What are some of your key artistic influences?
I’m not sure. I did not take art appreciation or any other art classes in school or out. Perhaps the artistic influences just arrived by osmosis.
How did you get your first break in the business?
My first break came as I was about to complete my schooling at Brooks. The school got me a job at KOLO, a TV station in Reno, Nevada, where I shot my first documentary. It was a great learning situation. After I returned to Chicago, my search for work continued. I was playing handball at the Evanston YMCA, and my opponent, Jim McGuinn, was a producer at Encyclopedia Britannica Educational Films. He remembered that I had aspirations of becoming a cameraman, and he asked if I’d like to interview for a series of films at EBF. I was subsequently hired to shoot a group of films in Florida. Thirteen months and 161 half-hour films later, EBF offered me a staff job. I stayed there for nine years and did at least 80 more films, including narrative features, on many subjects.
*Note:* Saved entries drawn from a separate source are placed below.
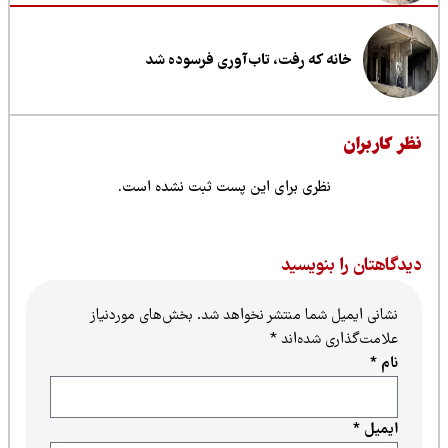
خانه که رفت، تاب‌آوری فرسوده شد
ظر کاربران
نظری برای این پست ثبت نشده است.
یدگاهتان را بنویسید
نشانی ایمیل شما منتشر نخواهد شد.
بخش‌های موردنیاز
علامت‌گذاری شده‌اند
*
نام
*
ایمیل
*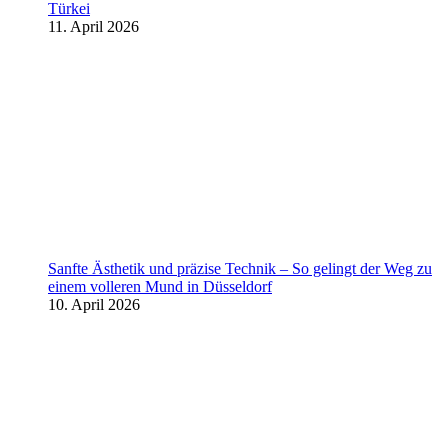
Türkei
11. April 2026
Sanfte Ästhetik und präzise Technik – So gelingt der Weg zu
einem volleren Mund in Düsseldorf
10. April 2026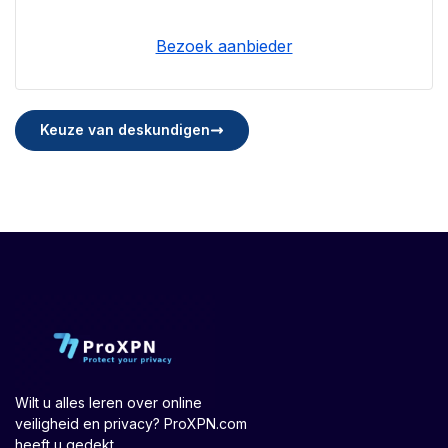
Bezoek aanbieder
Keuze van deskundigen
Wilt u alles leren over online
veiligheid en privacy? ProXPN.com
heeft u gedekt.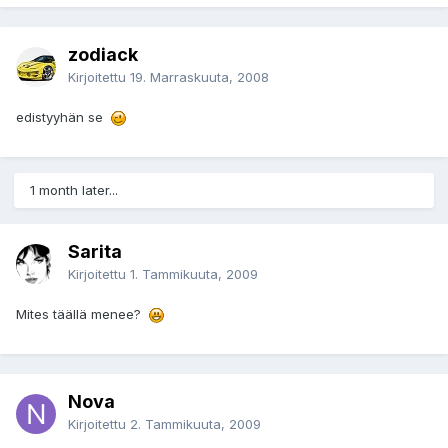
zodiack
Kirjoitettu
19. Marraskuuta, 2008
edistyyhän se
1 month later...
Sarita
Kirjoitettu
1. Tammikuuta, 2009
Mites täällä menee?
Nova
Kirjoitettu
2. Tammikuuta, 2009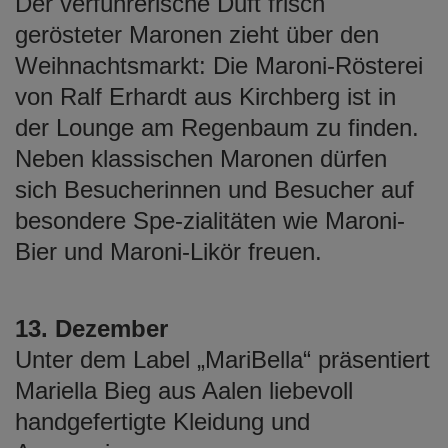
Der verführerische Duft frisch
gerösteter Maronen zieht über den
Weihnachtsmarkt: Die Maroni-Rösterei
von Ralf Erhardt aus Kirchberg ist in
der Lounge am Regenbaum zu finden.
Neben klassischen Maronen dürfen
sich Besucherinnen und Besucher auf
besondere Spe-zialitäten wie Maroni-
Bier und Maroni-Likör freuen.
13. Dezember
Unter dem Label „MariBella“ präsentiert
Mariella Bieg aus Aalen liebevoll
handgefertigte Kleidung und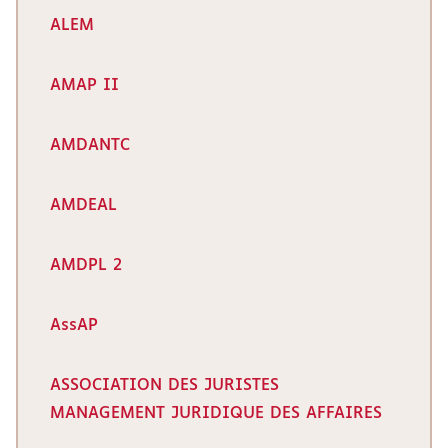
ALEM
AMAP II
AMDANTC
AMDEAL
AMDPL 2
AssAP
ASSOCIATION DES JURISTES
MANAGEMENT JURIDIQUE DES AFFAIRES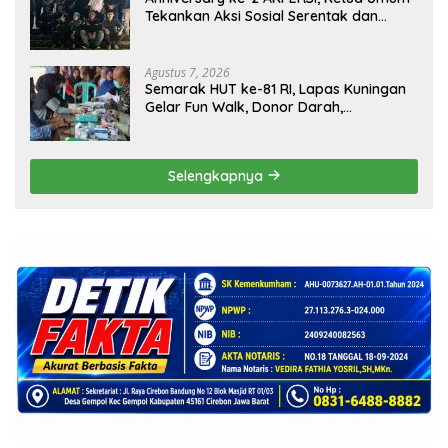
Tekankan Aksi Sosial Serentak dan
Targetkan Pendaftaran Konstituen ke
Dewan Pers
Agustus 7, 2026
Semarak HUT ke-81 RI, Lapas Kuningan
Gelar Fun Walk, Donor Darah,
Pemeriksaan Kesehatan hingga Bakti
Sosial
Selengkapnya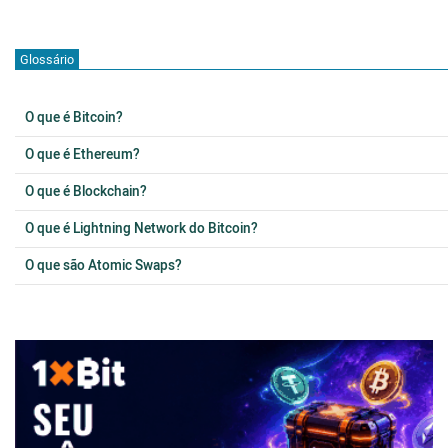
Glossário
O que é Bitcoin?
O que é Ethereum?
O que é Blockchain?
O que é Lightning Network do Bitcoin?
O que são Atomic Swaps?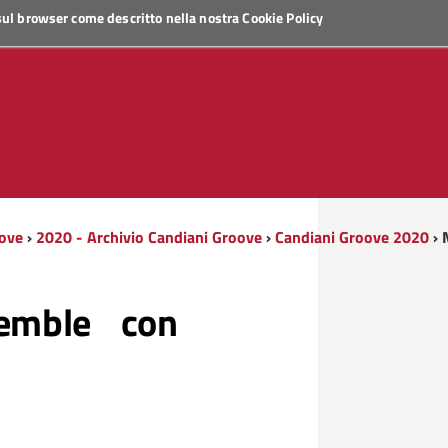
 sul browser come descritto nella nostra
Cookie Policy
oove
›
2020 - Archivio Candiani Groove
›
Candiani Groove 2020
› 
emble con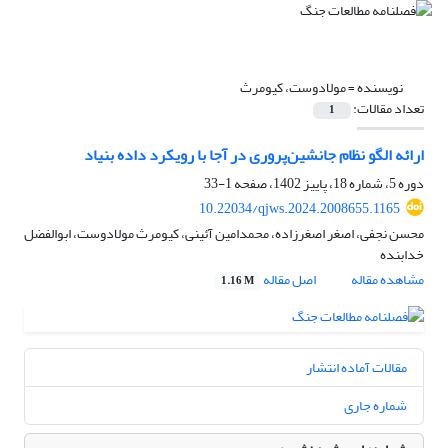
نویسنده =
مولادوست، کیومرث
تعداد مقالات:
1
ارائه الگو نظام جانشین‌پروری در آجا با رویکرد داده بنیاد
دوره 5، شماره 18، پاییز 1402، صفحه
1-33
10.22034/qjws.2024.2008655.1165
محسن نجفی، اصغر اصغرزاده، محمدامین آئینی، کیومرث مولادوست، ابوالفضل
خدابنده
مشاهده مقاله
اصل مقاله
1.16 M
مقالات آماده انتشار
شماره جاری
What has been your most satisfying moment on a project?
The satisfaction usually comes months after the fact. Seeing a film anew and being very gratified that I had a part in making it is when I appreciate it most.
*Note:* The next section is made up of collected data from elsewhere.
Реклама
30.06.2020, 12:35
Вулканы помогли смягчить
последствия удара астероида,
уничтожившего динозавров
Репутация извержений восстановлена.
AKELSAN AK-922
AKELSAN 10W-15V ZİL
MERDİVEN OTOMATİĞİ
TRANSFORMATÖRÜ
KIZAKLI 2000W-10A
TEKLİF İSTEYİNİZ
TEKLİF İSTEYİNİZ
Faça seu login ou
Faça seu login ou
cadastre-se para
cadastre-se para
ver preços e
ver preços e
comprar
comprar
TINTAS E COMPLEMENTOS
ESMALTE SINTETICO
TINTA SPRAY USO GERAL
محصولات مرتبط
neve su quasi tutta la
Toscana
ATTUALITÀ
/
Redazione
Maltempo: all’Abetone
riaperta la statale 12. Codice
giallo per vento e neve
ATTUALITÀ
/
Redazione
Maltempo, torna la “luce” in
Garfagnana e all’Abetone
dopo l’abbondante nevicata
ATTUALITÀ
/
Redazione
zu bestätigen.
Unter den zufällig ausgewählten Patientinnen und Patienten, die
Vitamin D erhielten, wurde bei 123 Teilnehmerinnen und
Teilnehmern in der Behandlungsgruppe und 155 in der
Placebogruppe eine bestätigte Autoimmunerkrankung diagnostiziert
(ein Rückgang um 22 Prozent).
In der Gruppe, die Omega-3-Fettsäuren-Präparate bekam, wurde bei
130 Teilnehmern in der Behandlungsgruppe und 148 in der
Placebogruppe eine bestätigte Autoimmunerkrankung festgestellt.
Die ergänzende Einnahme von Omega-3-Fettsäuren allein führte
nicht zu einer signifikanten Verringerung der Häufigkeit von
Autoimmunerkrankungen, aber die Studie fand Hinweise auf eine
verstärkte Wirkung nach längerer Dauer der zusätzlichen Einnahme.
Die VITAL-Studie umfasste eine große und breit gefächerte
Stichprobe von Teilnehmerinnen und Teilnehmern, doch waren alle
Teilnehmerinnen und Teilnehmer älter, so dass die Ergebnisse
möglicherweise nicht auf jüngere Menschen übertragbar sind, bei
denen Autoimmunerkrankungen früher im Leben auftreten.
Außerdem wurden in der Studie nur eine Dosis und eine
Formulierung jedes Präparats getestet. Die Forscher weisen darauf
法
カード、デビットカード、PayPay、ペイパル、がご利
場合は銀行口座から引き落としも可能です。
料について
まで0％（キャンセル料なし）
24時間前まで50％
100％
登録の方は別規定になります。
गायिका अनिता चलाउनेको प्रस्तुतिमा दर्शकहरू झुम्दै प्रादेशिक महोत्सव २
Have you made any memorable blunders?
I have made too many blunders to recount, but in the best tradition of my craft, I have always pretended that nothing was amiss.
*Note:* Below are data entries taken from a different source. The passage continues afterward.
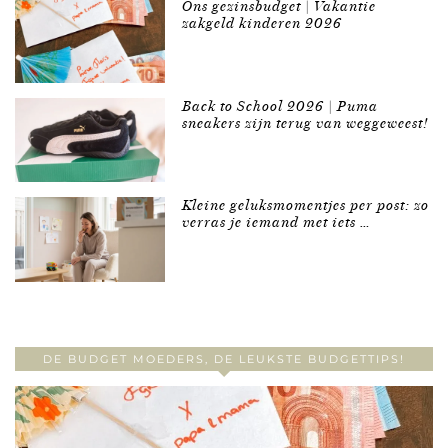
Ons gezinsbudget | Vakantie
zakgeld kinderen 2026
Back to School 2026 | Puma
sneakers zijn terug van weggeweest!
Kleine geluksmomentjes per post: zo
verras je iemand met iets …
DE BUDGET MOEDERS, DE LEUKSTE BUDGETTIPS!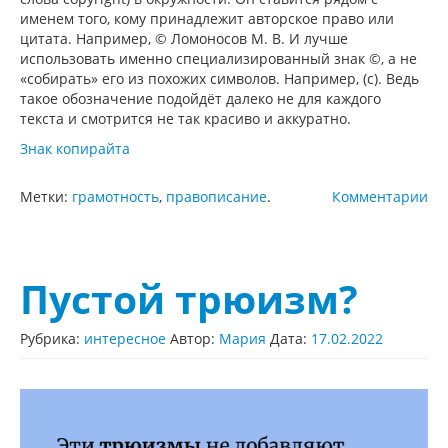
именем того, кому принадлежит авторское право или
цитата. Например, © Ломоносов М. В. И лучше
использовать именно специализированный знак ©, а не
«собирать» его из похожих символов. Например, (с). Ведь
такое обозначение подойдёт далеко не для каждого
текста и смотрится не так красиво и аккуратно.
Знак копирайта
Метки:
грамотность
,
правописание
.
Комментарии
Пустой трюизм?
Рубрика:
интересное
Автор:
Мария
Дата:
17.02.2022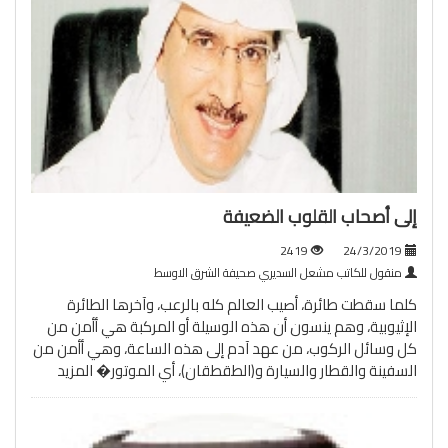
إلى أصحاب القلوب الضعيفة
2419
24/3/2019
منقول للكاتب مشعل السديري صحيفة الشرق الاوسط
كلما سقطت طائرة، أصيب العالم كله بالرعب، وآخرها الطائرة
الإثيوبية، وهم ينسون أن هذه الوسيلة أو المركبة هي أأمن من
كل وسائل الركوب، من عهد آدم إلى هذه الساعة، وهي أأمن من
السفينة والقطار والسيارة و(الطقطقان)، أي الموتور�
المزيد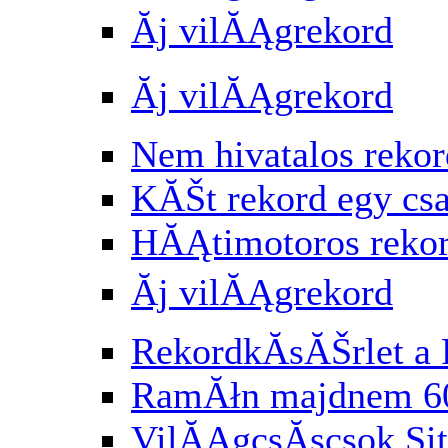
Ăj vilĂĄgrekord
Ăj vilĂĄgrekord
Nem hivatalos rekor
KĂŠt rekord egy cs
HĂĄtimotoros reko
Ăj vilĂĄgrekord
RekordkĂ­sĂŠrlet a 
RamĂłn majdnem 6
VilĂĄgcsĂşcsok Si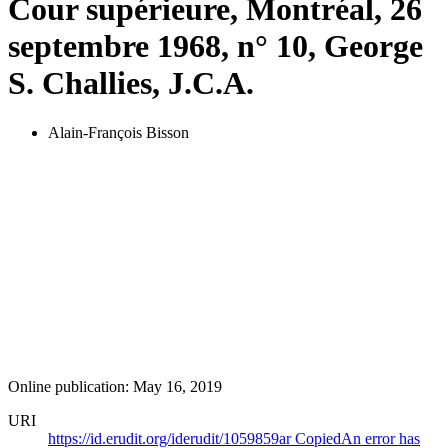
Cour supérieure, Montréal, 26
septembre 1968, n° 10, George
S. Challies, J.C.A.
Alain-François Bisson
Online publication: May 16, 2019
URI
https://id.erudit.org/iderudit/1059859ar
Copied
An error has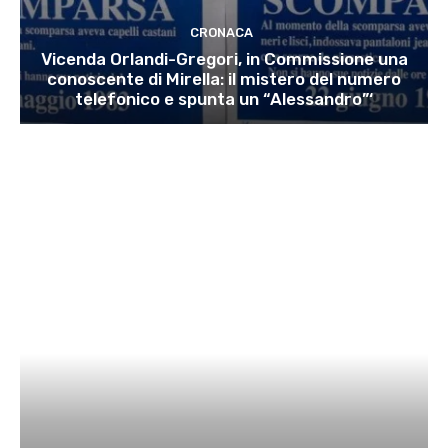
CRONACA
Vicenda Orlandi-Gregori, in Commissione una
conoscente di Mirella: il mistero del numero
telefonico e spunta un “Alessandro”‘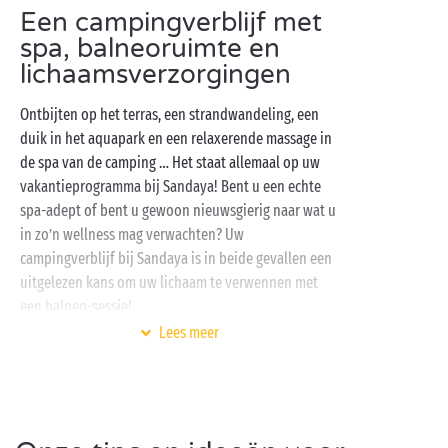
Een campingverblijf met
spa, balneoruimte en
lichaamsverzorgingen
Ontbijten op het terras, een strandwandeling, een
duik in het aquapark en een relaxerende massage in
de spa van de camping … Het staat allemaal op uw
vakantieprogramma bij Sandaya! Bent u een echte
spa-adept of bent u gewoon nieuwsgierig naar wat u
in zo’n wellness mag verwachten? Uw
campingverblijf bij Sandaya is in beide gevallen een
uitgelezen kans om uw lichaam te verwennen met
een balneo-sessie!
Lees meer
Zowel alleen als in het gezelschap van uw favoriete
campinggenoten wordt het écht genieten in onze
wellnessruimte. Die heeft haar naam overigens niet
gestolen en nodigt uit om verder te relaxen onder de
hydromassagestralen van het overdekte en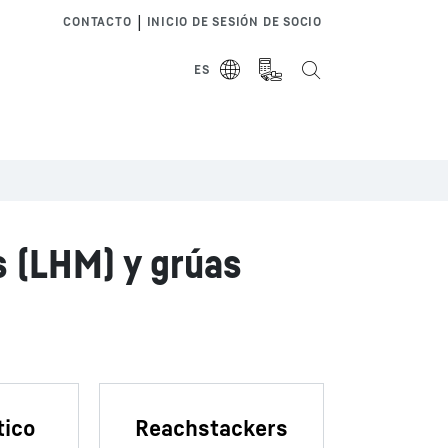
|
CONTACTO
INICIO DE SESIÓN DE SOCIO
ES
s (LHM) y grúas
tico
Reachstackers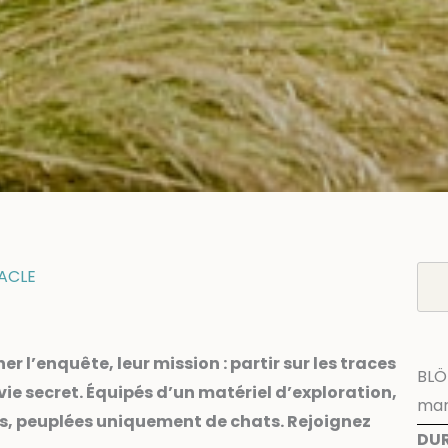
ACLE
r l’enquête, leur mission : partir sur les traces
BLÖ
e secret. Équipés d’un matériel d’exploration,
mar.
ées, peuplées uniquement de chats. Rejoignez
DU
What’s the best professional advice you’ve ever received?
Be bold, and take chances advice I have not always followed, much to my regret. Also, following your intuition is usually the smart thing to do.
What recent books, films or artworks have inspired you?
I recently finished judging the TV and feature films for the ASC Awards. There are so many great talents out there; the films were so good that I had a hard time judging in all of the categories. It really is a shame that they all could not share the award. I was so inspired that I may look for more film work!
Do you have any favorite genres, or genres that you would like to try?
I think I’ve worked in most of the recognized genres. The variety was fun because it enabled me to try many different styles, and each offered new challenges. (However, I did one type of film I would rather not do many of: A Very Brady Christmas.) My favorite genre is period films. Any period will do, as long as it’s not the present! And I still prefer working on films where most of the images are created in camera, rather than in post.
If you weren’t a cinematographer, what might you be doing instead?
I’d be a handball hustler.
Which ASC cinematographers recommended you for membership?
Howard Schwartz and Harry Wolfe.
How has ASC membership impacted your life and career?
Besides work, the things I wanted most in my career were to be invited into the ASC and to be nominated for an Academy Award. Half a cake is better than none, though, and I have the better half! When I was voted into the ASC some 25 years ago, I could hardly believe it. Membership has meant a great deal to me, and not just for the prestige of having the letters behind my name. Recognition by one’s peers is a high tribute. Now that I’m no longer working as a director of photography, I contribute to the organization as best I can.